Women are nice.
This is a rule of the universe. Despite overwhelming evidence against it, despite every fact available telling us the contrary, despite no woman in the entire world in every culture who has ever lived actually being very nice, we still believe this to be the case.
If a woman is being nice to you – it’s a trick. There is something she is getting out of it, whether it is something as basic as a roof over her head and food on her table or whether it is greater than that – like a chance for revenge against someone else, a move that will help get her husband a better job or a way to manoeuvre her children through life.
For women, nice is a tool. It’s a way of gaining things. It is not a natural state. She has to work at it. At first it’s easy, because she’s taught from an early age that it will get her positive recognition. The thing she learns most of all, is that when she is nice, she reinforces something that people want to believe is true, so she will be rewarded, protected and receive power. But when she is older, and life is teaching her that those rules don’t always apply, nice is harder to achieve.

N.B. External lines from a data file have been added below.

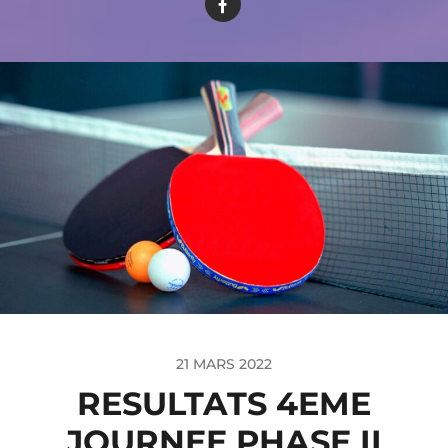
21 MARS 2022
RESULTATS 4EME
JOURNEE PHASE II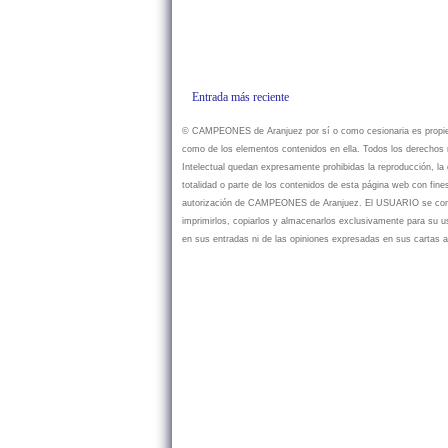
Entrada más reciente
© CAMPEONES de Aranjuez por sí o como cesionaria es propietar
como de los elementos contenidos en ella. Todos los derechos r
Intelectual quedan expresamente prohibidas la reproducción, la d
totalidad o parte de los contenidos de esta página web con fine
autorización de CAMPEONES de Aranjuez. El USUARIO se compr
imprimirlos, copiarlos y almacenarlos exclusivamente para su
en sus entradas ni de las opiniones expresadas en sus cartas a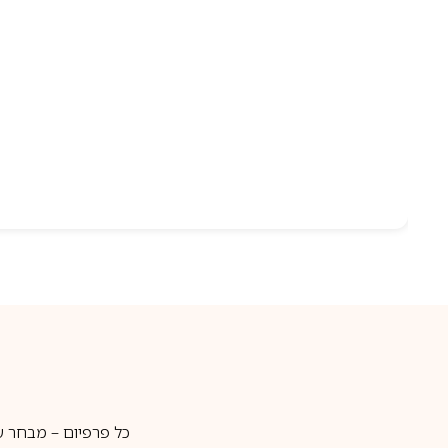
כל פרפיום – מבחר ע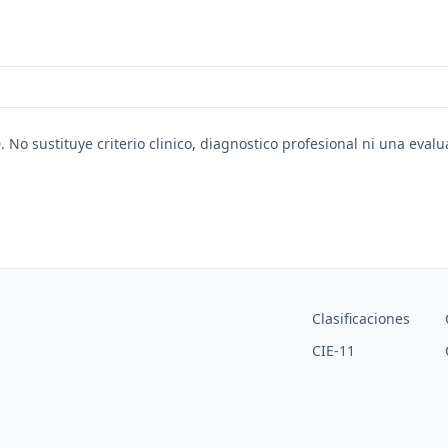
. No sustituye criterio clinico, diagnostico profesional ni una eval
Clasificaciones
CIE-11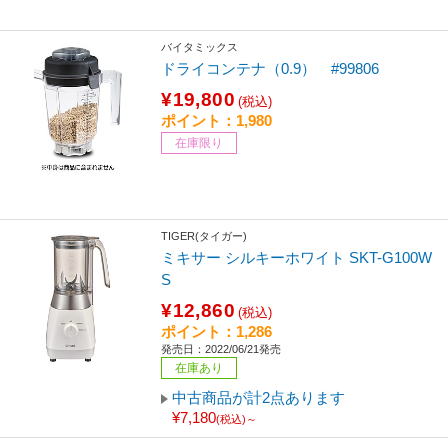
バイタミックス
ドライコンテナ（0.9） #99806
¥19,800
(税込)
ポイント：1,980
在庫限り
TIGER(タイガー)
ミキサー シルキーホワイト SKT-G100W
S
¥12,860
(税込)
ポイント：1,286
発売日：2022/06/21発売
在庫あり
中古商品が計2点あります
¥7,180
(税込)～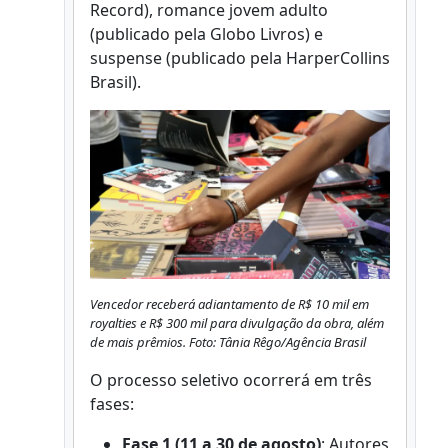
Record), romance jovem adulto
(publicado pela Globo Livros) e
suspense (publicado pela HarperCollins
Brasil).
Vencedor receberá adiantamento de R$ 10 mil em
royalties e R$ 300 mil para divulgação da obra, além
de mais prêmios. Foto: Tânia Rêgo/Agência Brasil
O processo seletivo ocorrerá em três
fases:
Fase 1 (11 a 30 de agosto)
: Autores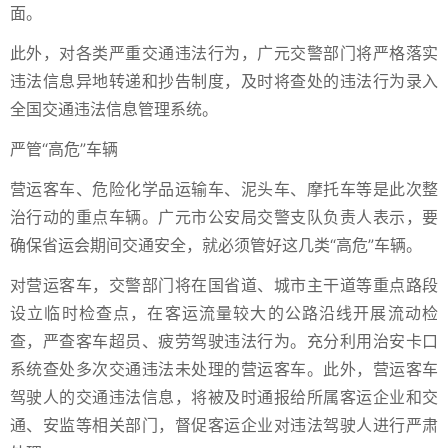
面。
此外，对各类严重交通违法行为，广元交警部门将严格落实
违法信息异地转递和抄告制度，及时将查处的违法行为录入
全国交通违法信息管理系统。
严管“高危”车辆
营运客车、危险化学品运输车、泥头车、摩托车等是此次整
治行动的重点车辆。广元市公安局交警支队负责人表示，要
确保省运会期间交通安全，就必须管好这几类“高危”车辆。
对营运客车，交警部门将在国省道、城市主干道等重点路段
设立临时检查点，在客运流量较大的公路沿线开展流动检
查，严查客车超员、疲劳驾驶违法行为。充分利用治安卡口
系统查处多次交通违法未处理的营运客车。此外，营运客车
驾驶人的交通违法信息，将被及时通报给所属客运企业和交
通、安监等相关部门，督促客运企业对违法驾驶人进行严肃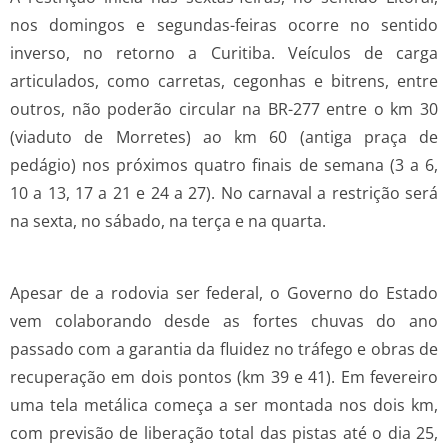
nos domingos e segundas-feiras ocorre no sentido
inverso, no retorno a Curitiba. Veículos de carga
articulados, como carretas, cegonhas e bitrens, entre
outros, não poderão circular na BR-277 entre o km 30
(viaduto de Morretes) ao km 60 (antiga praça de
pedágio) nos próximos quatro finais de semana (3 a 6,
10 a 13, 17 a 21 e 24 a 27). No carnaval a restrição será
na sexta, no sábado, na terça e na quarta.
Apesar de a rodovia ser federal, o Governo do Estado
vem colaborando desde as fortes chuvas do ano
passado com a garantia da fluidez no tráfego e obras de
recuperação em dois pontos (km 39 e 41). Em fevereiro
uma tela metálica começa a ser montada nos dois km,
com previsão de liberação total das pistas até o dia 25,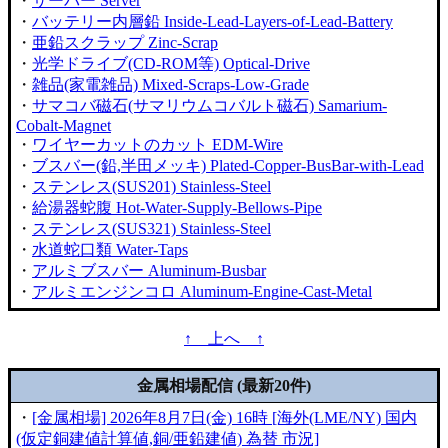
・
サーバー Server
・
バッテリー内層鉛 Inside-Lead-Layers-of-Lead-Battery
・
亜鉛スクラップ Zinc-Scrap
・
光学ドライブ(CD-ROM等) Optical-Drive
・
雑品(家電雑品) Mixed-Scraps-Low-Grade
・
サマコバ磁石(サマリウムコバルト磁石) Samarium-
Cobalt-Magnet
・
ワイヤーカットのカット EDM-Wire
・
ブスバー(鉛,半田メッキ) Plated-Copper-BusBar-with-Lead
・
ステンレス(SUS201) Stainless-Steel
・
給湯器蛇腹 Hot-Water-Supply-Bellows-Pipe
・
ステンレス(SUS321) Stainless-Steel
・
水道蛇口類 Water-Taps
・
アルミブスバー Aluminum-Busbar
・
アルミエンジンコロ Aluminum-Engine-Cast-Metal
↑ 上へ ↑
金属相場配信 (最新20件)
・
[金属相場] 2026年8月7日(金) 16時 [海外(LME/NY) 国内
(仮定銅建値計算値,銅/亜鉛建値) 為替 市況]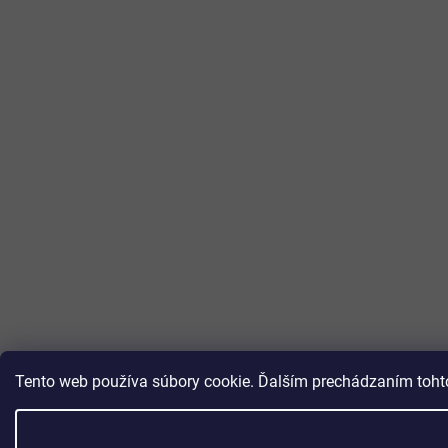
Tento web používa súbory cookie. Ďalším prechádzaním tohto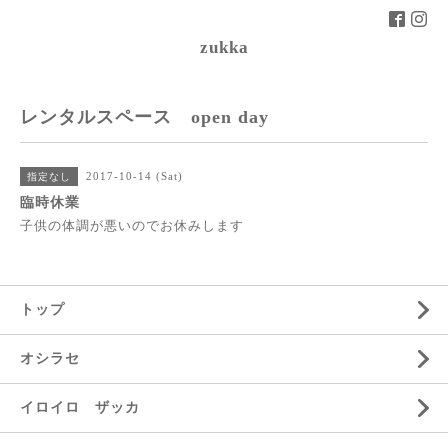
zukka
レンタルスペース open day
2017-10-14 (Sat)
指定なし
臨時休業
子供の体調が悪いのでお休みします
トップ
オシラセ
イロイロ ザッカ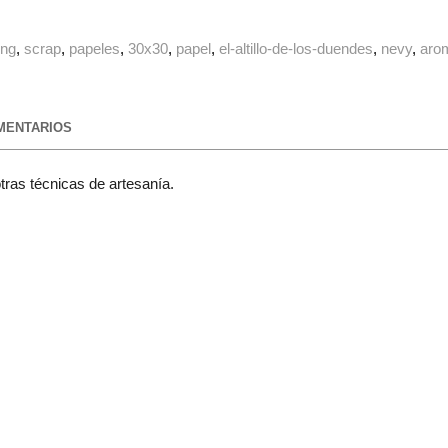
ing
scrap
papeles
30x30
papel
el-altillo-de-los-duendes
nevy
aro
ENTARIOS
tras técnicas de artesanía.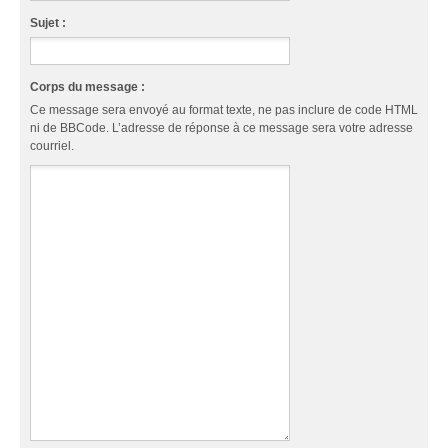
Sujet :
Corps du message :
Ce message sera envoyé au format texte, ne pas inclure de code HTML
ni de BBCode. L’adresse de réponse à ce message sera votre adresse
courriel.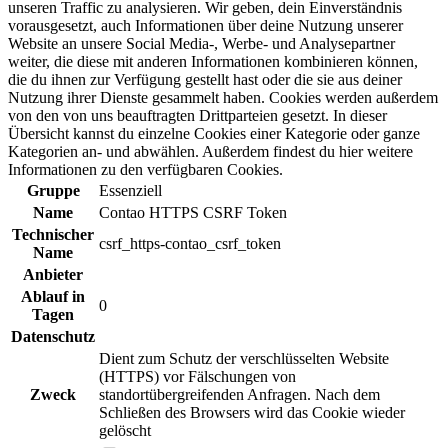
unseren Traffic zu analysieren. Wir geben, dein Einverständnis
vorausgesetzt, auch Informationen über deine Nutzung unserer
Website an unsere Social Media-, Werbe- und Analysepartner
weiter, die diese mit anderen Informationen kombinieren können,
die du ihnen zur Verfügung gestellt hast oder die sie aus deiner
Nutzung ihrer Dienste gesammelt haben. Cookies werden außerdem
von den von uns beauftragten Drittparteien gesetzt. In dieser
Übersicht kannst du einzelne Cookies einer Kategorie oder ganze
Kategorien an- und abwählen. Außerdem findest du hier weitere
Informationen zu den verfügbaren Cookies.
Gruppe
Essenziell
Name
Contao HTTPS CSRF Token
Technischer
csrf_https-contao_csrf_token
Name
Anbieter
Ablauf in
0
Tagen
Datenschutz
Dient zum Schutz der verschlüsselten Website
(HTTPS) vor Fälschungen von
Zweck
standortübergreifenden Anfragen. Nach dem
Schließen des Browsers wird das Cookie wieder
gelöscht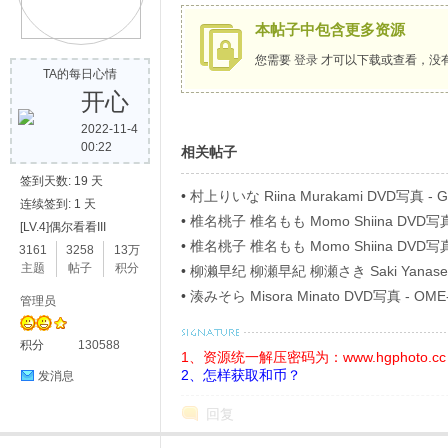
本帖子中包含更多资源
歌
您需要
登录
才可以下载或查看，没
TA的每日心情
开心
2022-11-4
00:22
相关帖子
签到天数: 19 天
•
村上りいな Riina Murakami DVD写真 
连续签到: 1 天
•
椎名桃子 椎名もも Momo Shiina DVD写
[LV.4]偶尔看看III
写
ベル Part4
•
椎名桃子 椎名もも Momo Shiina DVD写
3161
3258
13万
ベル Part8
主题
帖子
积分
•
柳濑早纪 柳瀬早紀 柳瀬さき Saki Yanase D
40746 僕の女神さま Blu-ray
•
湊みそら Misora Minato DVD写真 - O
管理员
积分
130588
1、资源统一解压密码为：www.hgphoto.cc
2、怎样获取和币？
发消息
回复
真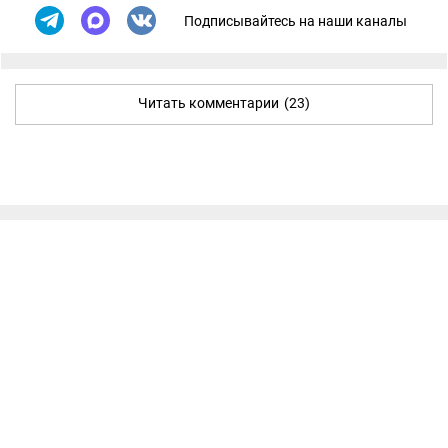
Подписывайтесь на наши каналы
Читать комментарии
(23)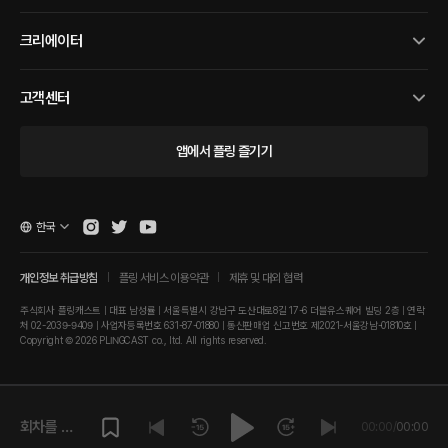
크리에이터
고객센터
앱에서 플링 즐기기
한국
개인정보 취급방침
플링 서비스 이용약관
제휴 및 대외 협력
주식회사 플링캐스트 | 대표 남성률 | 서울특별시 강남구 도산대로8길 17-6 더블유스퀘어 빌딩 2층 | 연락
처 02-2039-9409 | 사업자등록번호 631-87-01880 | 통신판매업 신고번호 제2021-서울강남-01810호 |
Copyright © 2026 PLINGCAST co., ltd. All rights reserved.
회차를 재
00:00
/
00:00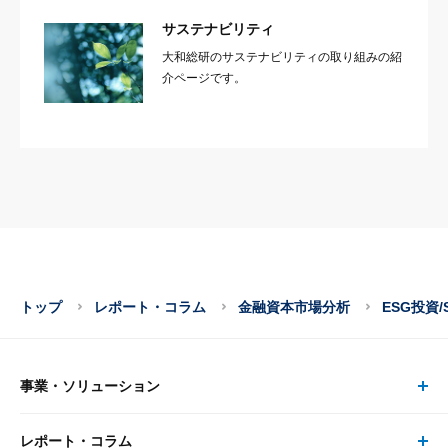
サステナビリティ
大和総研のサステナビリティの取り組みの紹
介ページです。
トップ
レポート・コラム
金融資本市場分析
ESG投資/
事業・ソリューション
レポート・コラム
事業・ソリューション トップ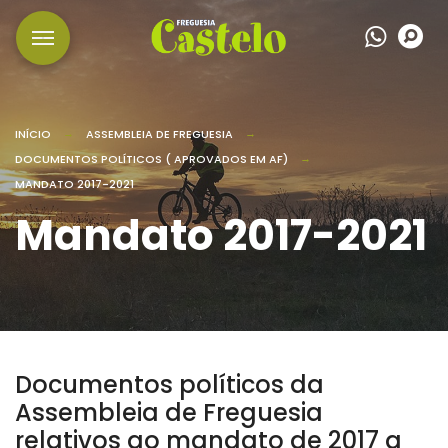
Wha
P
INÍCIO
ASSEMBLEIA DE FREGUESIA
DOCUMENTOS POLÍTICOS ( APROVADOS EM AF)
MANDATO 2017-2021
Mandato 2017-2021
Documentos políticos da
Assembleia de Freguesia
relativos ao mandato de 2017 a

When a woman becomes a master of nice, she can give it and take it as she pleases and leave you very cons=fused as to why you feel so bad. She will come in strong, and be so sweet in her communication and smile so gently that your guard is down and you become very vulnerable. That’s usually when she’ll go in with her sweetest insult, her nastiest observation and her most viscous advice about who you should be.
In romance novels the heroines are good women, but they are rarely nice. They may be empathic, strong, defenders of their family, thinkers, accomplished, warm, loving, nurturing and beautiful, but they are never nice. And the very intelligent women who read these books, love the honesty, and relish in the opportunity to not have to be nice anymore.